Background & Aims: In addition to its crucial role in dampening tissue-damaging immune responses in the gut, transforming growth factor (TGF)-β is a potent profibrogenic agent inducing collagen synthesis and regulating the balance between matrix degrading matrix metalloproteinases (MMPs) and their inhibitors (TIMPs). We investigated TGF-β signalling by analysis of Smad proteins and MMPs/TIMPs in the mucosa overlying strictures in Crohn's disease (CD) patients.
Methods: Specimens were collected from macroscopically normal mucosa overlying strictured and non-strictured gut of patients with fibrostenosing CD. Isolated myofibroblasts were cultured with anti-TGF-β blocking antibody or TGF-β1. TGF-β transcripts were analysed by quantitative RT-PCR. Smad proteins and MMPs were determined by immunoblotting. MMP-12 activity was measured by a real time MMP-12 activity assay. An in vitro wound-healing scratch assay was used to assess myofibroblast migration.

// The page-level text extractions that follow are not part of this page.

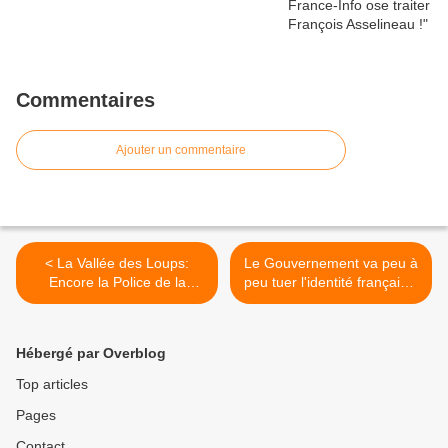
Commentaires
Ajouter un commentaire
< La Vallée des Loups:
Le Gouvernement va peu à
Encore la Police de la
peu tuer l'identité française,
Pensée - Introduction d'eva
et on vous le cache ! >
Hébergé par Overblog
Top articles
Pages
Contact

Results: TGF-β transcripts, phosphorylated Smad2-Smad3 (pSmad2-3) and TIMP-1 proteins were higher in mucosa overlying strictures than in mucosa overlying non-strictured areas. In contrast, mucosa overlying strictured gut had lower expression of Smad7, MMP-12 and MMP-3. Myofibroblasts from mucosa overlying strictured gut showed higher TGF-β transcripts, a greater pSmad2-3 response to TGF-β, increased TIMP-1, lower Smad7, increased collagen production, and reduced migration ability compared to myofibroblasts from mucosa overlying non-strictured gut. TGF-β blockade increased myofibroblast MMP-12 production and migration, more obviously in myofibroblasts isolated from mucosa overlying non-strictured compared to strictured gut.
Conclusions: We identified changes in TGF-β signalling and MMP production in the mucosa overlying strictures in CD which may give a window into the process of fibrosis.